Mexico's rural landowners pose threat to foreign energy investors

By Gabriel Stargardter

EMILIANO ZAPATA, Mexico, June 18 (Reuters) - When foreign investors begin to pour into Mexico's overhauled energy sector in the coming months, they will face a potent force well-known to miners: Mexico's ejidos, or rural landowner groups.

The product of revolutionary land reform - almost a century ago - that redistributed more than 100 million hectares from large landowners to small farming groups, the ejidos control surface rights to large swaths of Mexico.

The ejidos are often poor but they can be powerful: machete-wielding landowners shuttered government plans for a new Mexico City airport in 2002.

For years, foreign companies have owned concessions to mine metals in Mexico, leading them into delicate negotiations with the ejidos, who often block mines for months when they feel they are getting a raw deal.

But until last year, when Congress approved a reform to end state oil giant Pemex's 75-year monopoly, foreign firms were blocked from exploiting the oil and gas reserves of the world's 10th largest oil producer.

Now, they too will have to get along with the ejidos, forging long-term relationships that will help define the success of Mexico's efforts to boost economic growth and lure new investment to stem a decade of declining crude oil output.
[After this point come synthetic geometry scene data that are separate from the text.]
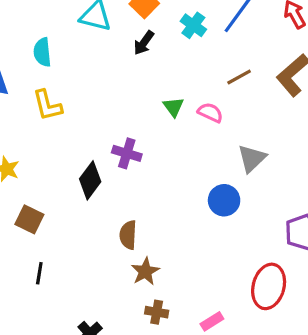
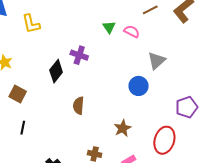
brown star: (145, 271) -> (123, 128), moved

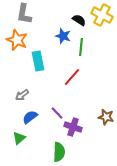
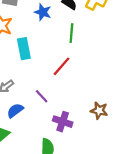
blue star: (63, 36) -> (43, 12), moved
purple line: (57, 113) -> (42, 96), moved

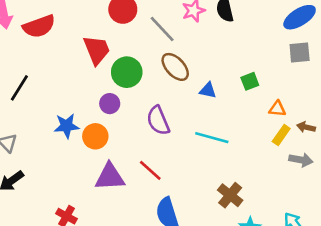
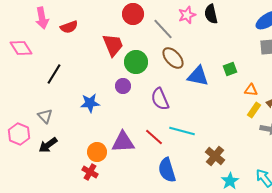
red semicircle: (39, 26) -> (69, 27), size x0.7
blue triangle: (208, 90) -> (198, 76), size x1.6
orange circle: (95, 136) -> (97, 152), moved
cyan line: (212, 138) -> (182, 131), moved

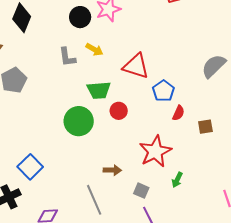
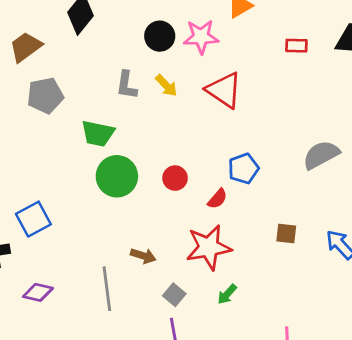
red triangle: (136, 66) -> (224, 90), moved
green trapezoid: (99, 90) -> (98, 133), moved
red semicircle: (178, 113) -> (217, 199), moved

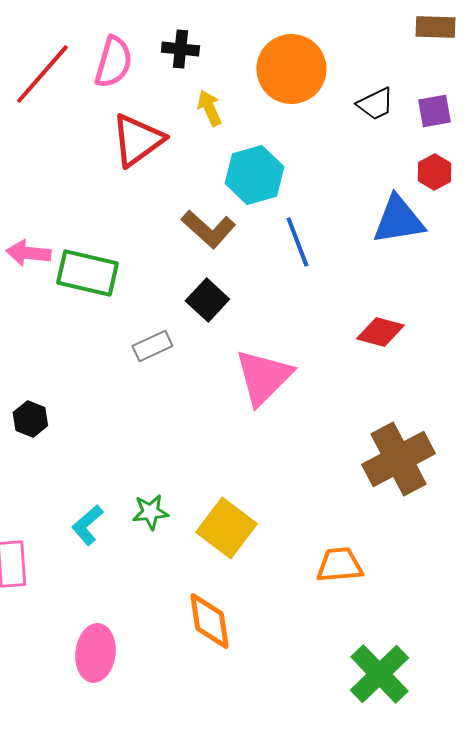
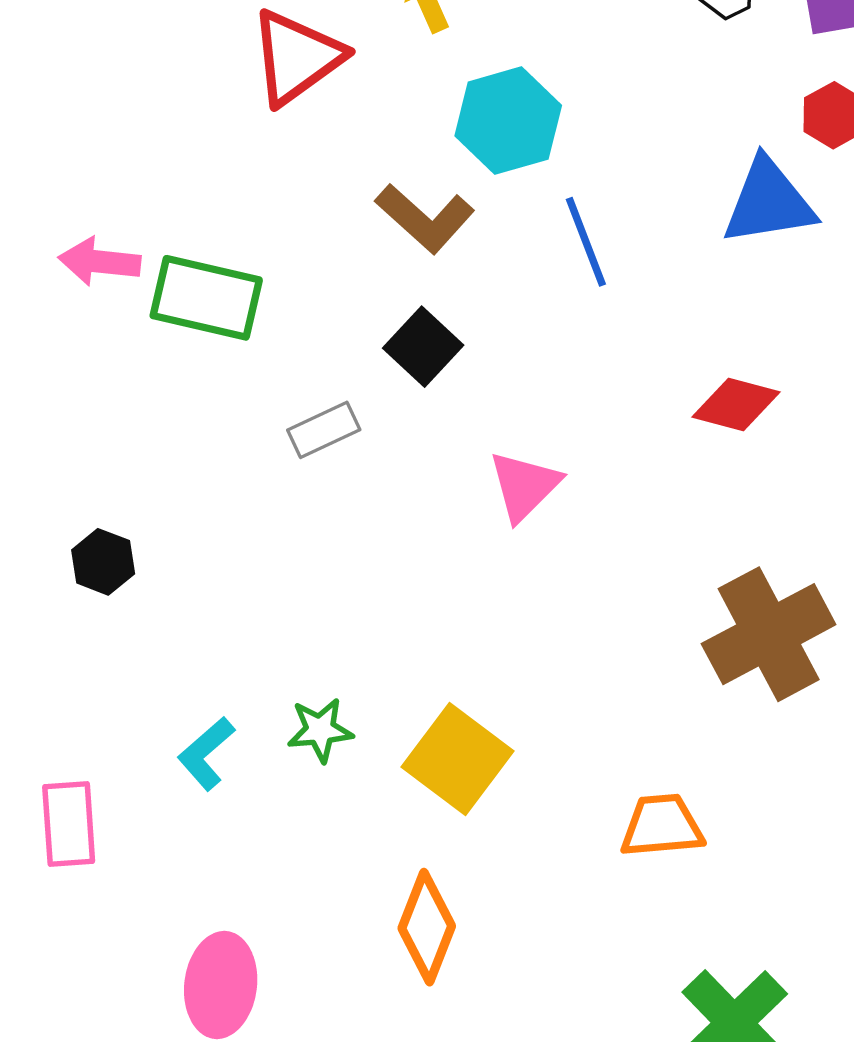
pink triangle: (263, 377) -> (524, 486), size x0.7
orange diamond: (209, 621) -> (427, 927), turned 30

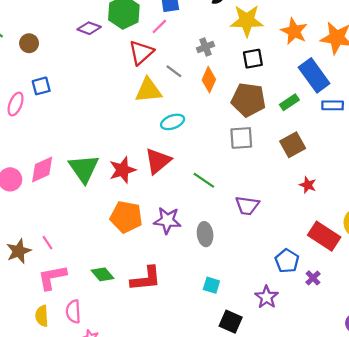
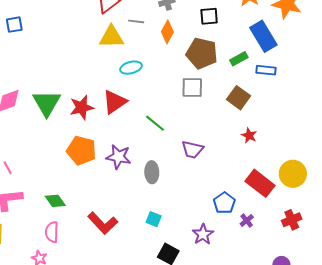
gray line: (174, 71) -> (136, 21), turned -35
blue rectangle: (333, 105) -> (266, 70), moved
brown square: (293, 145) -> (239, 98), turned -30
red L-shape: (146, 279) -> (103, 223), moved, turned 48
pink semicircle: (73, 312) -> (52, 232), moved

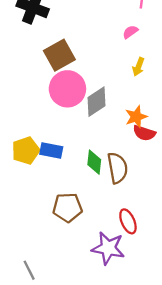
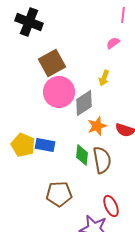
yellow arrow: (138, 67) -> (104, 78), moved
orange star: (136, 117) -> (97, 126), moved
yellow pentagon: (26, 150) -> (23, 145), turned -30

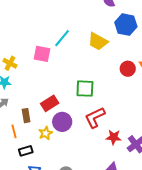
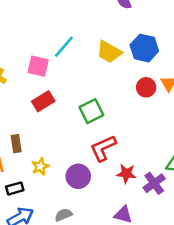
blue hexagon: (126, 25) -> (144, 48), moved
green square: (85, 89) -> (91, 111), turned -30
red rectangle: (50, 103) -> (43, 101), moved
purple circle: (62, 122) -> (78, 176), moved

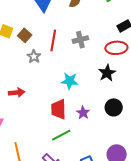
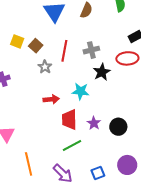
black star: (107, 73) -> (102, 72), moved
red arrow: (17, 93) -> (51, 99), moved
black circle: (114, 107) -> (118, 127), moved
"If you don't manage it well, this can be a real challenge," said Gustavo Nieves, a project manager for Mexican oil services company Grupo Diavaz, which operates on behalf of Pemex in the Chicontepec region in central Mexico and pumps up to 13,000 barrels of crude a day. "It can get really complicated."

Leftist lawmakers and agrarian groups, many of whom opposed the reform, have raised the temperature for foreign investors by accusing them of planning land grabs.

"This is the total destruction of property in this country in the service of international companies," said Labor Party Senator Manuel Bartlett.

LAND UNCERTAINTY

Unlike in Mexico, where the state owns all oil and gas in the ground, U.S. mineral rights are privately owned. Such clearly defined land rights are one of the reasons some believe the U.S. shale oil and gas revolution has been so successful, and will be hard to replicate overseas.

Oil majors like BP and Exxon Mobil have been quietly building up their presence in Mexico City, but they have not disclosed specific investment plans. Last month Chevron said it saw "tremendous opportunity" in Latin America's second-largest economy.

But, experts say, investors in Mexico's energy sector face troubling questions.

"Who do we deal with, what kinds of arrangement can we make, and third, can they be enforced and will they be respected?" said Jim Rice, a Houston energy lawyer at global law firm Sidley Austin.